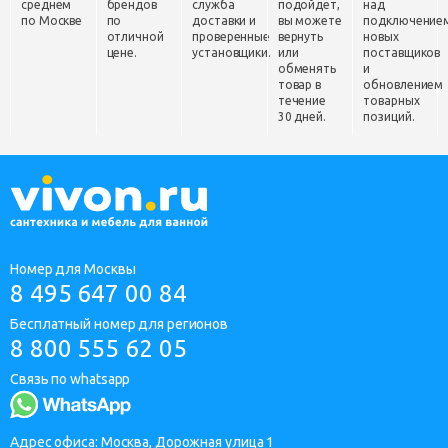
среднем
брендов
служба
подойдет,
над
по Москве
по
доставки и
вы можете
подключение
отличной
проверенные
вернуть
новых
цене.
установщики.
или
поставщиков
обменять
и
товар в
обновлением
течение
товарных
30 дней.
позиций.
Номер для Москвы
8 495 647 00 84
Бесплатный номер для регионов
8 800 555 62 05
Связь по whatsapp
Адрес офиса: Москва, Дорожная улица 1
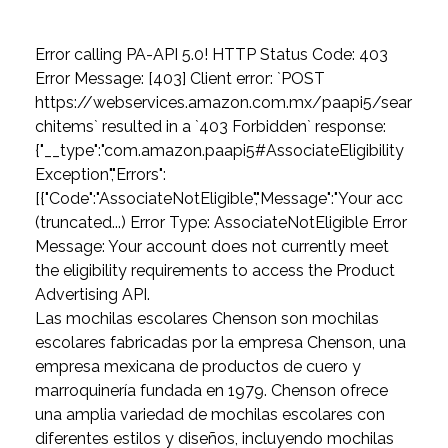
Error calling PA-API 5.0! HTTP Status Code: 403
Error Message: [403] Client error: `POST
https://webservices.amazon.com.mx/paapi5/sear
chitems` resulted in a `403 Forbidden` response:
{"__type":"com.amazon.paapi5#AssociateEligibility
Exception","Errors":
[{"Code":"AssociateNotEligible","Message":"Your acc
(truncated...) Error Type: AssociateNotEligible Error
Message: Your account does not currently meet
the eligibility requirements to access the Product
Advertising API.
Las mochilas escolares Chenson son mochilas
escolares fabricadas por la empresa Chenson, una
empresa mexicana de productos de cuero y
marroquinería fundada en 1979. Chenson ofrece
una amplia variedad de mochilas escolares con
diferentes estilos y diseños, incluyendo mochilas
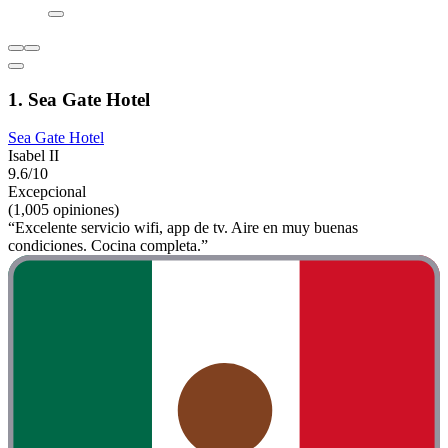
1. Sea Gate Hotel
Sea Gate Hotel
Isabel II
9.6/10
Excepcional
(1,005 opiniones)
“Excelente servicio wifi, app de tv. Aire en muy buenas
condiciones. Cocina completa.”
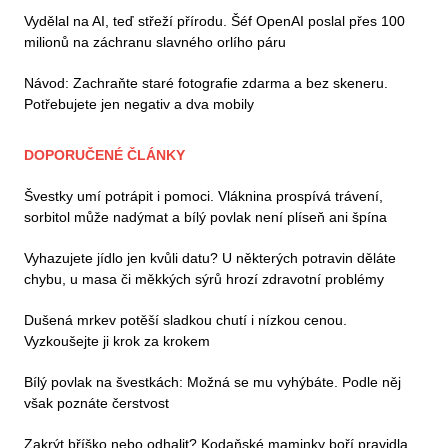
Vydělal na AI, teď střeží přírodu. Šéf OpenAI poslal přes 100
milionů na záchranu slavného orlího páru
Návod: Zachraňte staré fotografie zdarma a bez skeneru.
Potřebujete jen negativ a dva mobily
DOPORUČENÉ ČLÁNKY
Švestky umí potrápit i pomoci. Vláknina prospívá trávení,
sorbitol může nadýmat a bílý povlak není plíseň ani špína
Vyhazujete jídlo jen kvůli datu? U některých potravin děláte
chybu, u masa či měkkých sýrů hrozí zdravotní problémy
Dušená mrkev potěší sladkou chutí i nízkou cenou.
Vyzkoušejte ji krok za krokem
Bílý povlak na švestkách: Možná se mu vyhýbáte. Podle něj
však poznáte čerstvost
Zakrýt bříško nebo odhalit? Kodaňské maminky boří pravidla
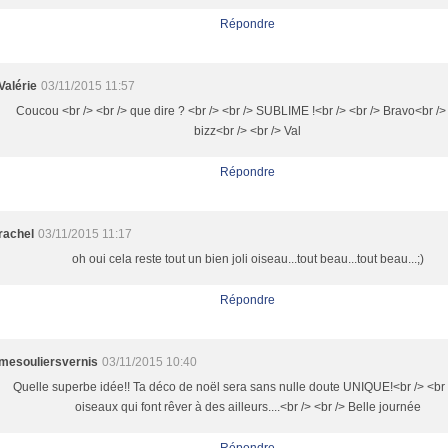
Répondre
Valérie
03/11/2015 11:57
Coucou <br /> <br /> que dire ? <br /> <br /> SUBLIME !<br /> <br /> Bravo<br /> 
bizz<br /> <br /> Val
Répondre
rachel
03/11/2015 11:17
oh oui cela reste tout un bien joli oiseau...tout beau...tout beau...;)
Répondre
mesouliersvernis
03/11/2015 10:40
Quelle superbe idée!! Ta déco de noël sera sans nulle doute UNIQUE!<br /> <br
oiseaux qui font rêver à des ailleurs....<br /> <br /> Belle journée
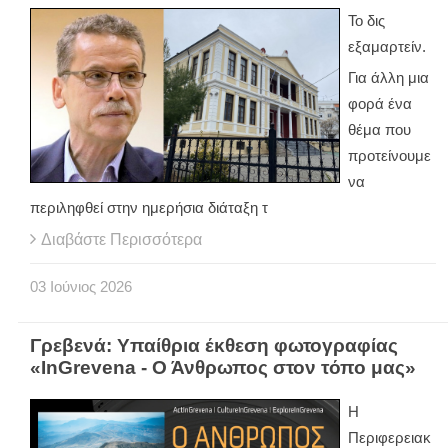
Το δις
εξαμαρτείν.
Για άλλη μια
φορά ένα
θέμα που
προτείνουμε
να
περιληφθεί στην ημερήσια διάταξη τ
Διαβάστε Περισσότερα
03
Ιούνιος
2026
Γρεβενά: Υπαίθρια έκθεση φωτογραφίας
«InGrevena - Ο Άνθρωπος στον τόπο μας»
Η
Περιφερειακ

——————————

#### [WORK REQUEST]
Leave out every picture and copy the rest of the records exactly.

#### [TASK SOLUTION]
среднем
брендов
служба
подойдет,
над
по Москве
по
доставки и
вы можете
подключение
отличной
проверенные
вернуть
новых
цене.
установщики.
или
поставщиков
обменять
и
товар в
обновлением
течение
товарных
30 дней.
позиций.
Номер для Москвы
8 495 647 00 84
Бесплатный номер для регионов
8 800 555 62 05
Связь по whatsapp
Адрес офиса: Москва, Дорожная улица 1
Error calling PA-API 5.0! HTTP Status Code: 403
Error Message: [403] Client error: `POST
https://webservices.amazon.com.mx/paapi5/sear
chitems` resulted in a `403 Forbidden` response:
{"__type":"com.amazon.paapi5#AssociateEligibility
Exception","Errors":
[{"Code":"AssociateNotEligible","Message":"Your acc
(truncated...) Error Type: AssociateNotEligible Error
Message: Your account does not currently meet
the eligibility requirements to access the Product
Advertising API.
Las mochilas escolares Chenson son mochilas
escolares fabricadas por la empresa Chenson, una
empresa mexicana de productos de cuero y
marroquinería fundada en 1979. Chenson ofrece
una amplia variedad de mochilas escolares con
diferentes estilos y diseños, incluyendo mochilas
1. Sea Gate Hotel
Sea Gate Hotel
Isabel II
9.6/10
Excepcional
(1,005 opiniones)
“Excelente servicio wifi, app de tv. Aire en muy buenas
condiciones. Cocina completa.”
Vydělal na AI, teď střeží přírodu. Šéf OpenAI poslal přes 100
milionů na záchranu slavného orlího páru
Návod: Zachraňte staré fotografie zdarma a bez skeneru.
Potřebujete jen negativ a dva mobily
DOPORUČENÉ ČLÁNKY
Švestky umí potrápit i pomoci. Vláknina prospívá trávení,
sorbitol může nadýmat a bílý povlak není plíseň ani špína
Vyhazujete jídlo jen kvůli datu? U některých potravin děláte
chybu, u masa či měkkých sýrů hrozí zdravotní problémy
Dušená mrkev potěší sladkou chutí i nízkou cenou.
Vyzkoušejte ji krok za krokem
Bílý povlak na švestkách: Možná se mu vyhýbáte. Podle něj
však poznáte čerstvost
Zakrýt bříško nebo odhalit? Kodaňské maminky boří pravidla
Répondre
Valérie
03/11/2015 11:57
Coucou <br /> <br /> que dire ? <br /> <br /> SUBLIME !<br /> <br /> Bravo<br /> 
bizz<br /> <br /> Val
Répondre
rachel
03/11/2015 11:17
oh oui cela reste tout un bien joli oiseau...tout beau...tout beau...;)
Répondre
mesouliersvernis
03/11/2015 10:40
Quelle superbe idée!! Ta déco de noël sera sans nulle doute UNIQUE!<br /> <br
oiseaux qui font rêver à des ailleurs....<br /> <br /> Belle journée
Το δις
εξαμαρτείν.
Για άλλη μια
φορά ένα
θέμα που
προτείνουμε
να
περιληφθεί στην ημερήσια διάταξη τ
Διαβάστε Περισσότερα
03
Ιούνιος
2026
Γρεβενά: Υπαίθρια έκθεση φωτογραφίας
«InGrevena - Ο Άνθρωπος στον τόπο μας»
Η
Περιφερειακ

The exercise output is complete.